Title: New Temple Jesus/John 2:18-22
Contents New Temple Jesus/John 2:18-22
“Then the Jews answered and said to Jesus… ” (John 2:18-22)
Word: There is a dispute between Jesus and the Jews over the temple incident. The Jews ask for a sign, and Jesus continues to talk about the temple. The Jews seek the periphery, and Jesus speaks of the essence. After the Temple of Jerusalem was built by Solomon, it was destroyed and rebuilt repeatedly. Even at that time, Herod had been building the temple for 46 years to win the favor of the Jews. The Jews were so intoxicated with the majesty of the visible temple that they could not see the true form of the temple. The disciples were no exception. So the words of the Jews and Jesus do not make any sense at all.
As we can see from the temple events, Jesus is looking at people rather than buildings, and content rather than forms. The reason that John records this event in Jesus' early ministry is because it is an event that foreshadows the entire ministry of Jesus. The saying that the temple will be destroyed and raised again on the third day is foreshadowing the crucifixion and resurrection of Jesus. Verse 22 explains that the disciples also remembered and believed these words only after Jesus was resurrected. This is paired with verse 17, where the disciples remembered the temple event in the Word.
What we are telling you here is that Jesus is the new temple. The temple sacrifices that were repeatedly offered by sacrificing the blood of animals were destroyed, and our sins were atoned for at once through the blood of the cross. And by the resurrection of Jesus on the third day, it became a new eternal temple.
In the Gospel of John, from the beginning, there are many self-declarations about Jesus, “I am the light and the Word,” “I am the life,” and “I am the truth.” Chapter 2 also emphasizes that “I am the wine and the sin offering.” By turning water into wine and sending out cattle, sheep, and doves, Jesus became a living sacrifice and a living temple. Jesus became the new sacrifice and the temple, not the restoration of the old sacrifice or the old temple. He became a living sacrifice, a living temple, not a dead sacrifice and a dead temple of the Jews.
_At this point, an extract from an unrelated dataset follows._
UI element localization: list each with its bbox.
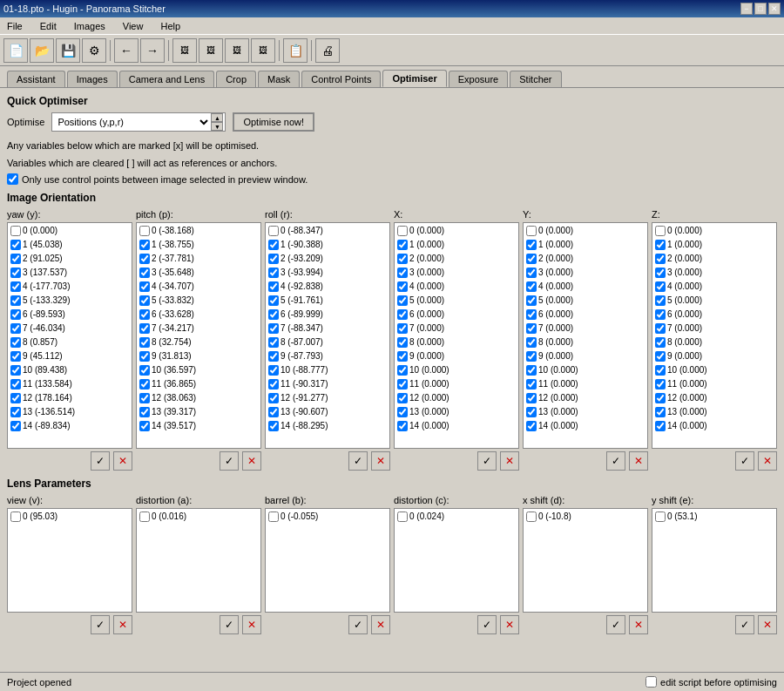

You are the church. I am the church. We are all church. The church is not a building, it is a people of God. True worship is that we become living sacrifices, and the church we become the church is the true church. The cross and resurrection of Jesus make this possible. Therefore, the true meaning of the temple events is the purification of people. It took a long time for even the disciples to understand the meaning.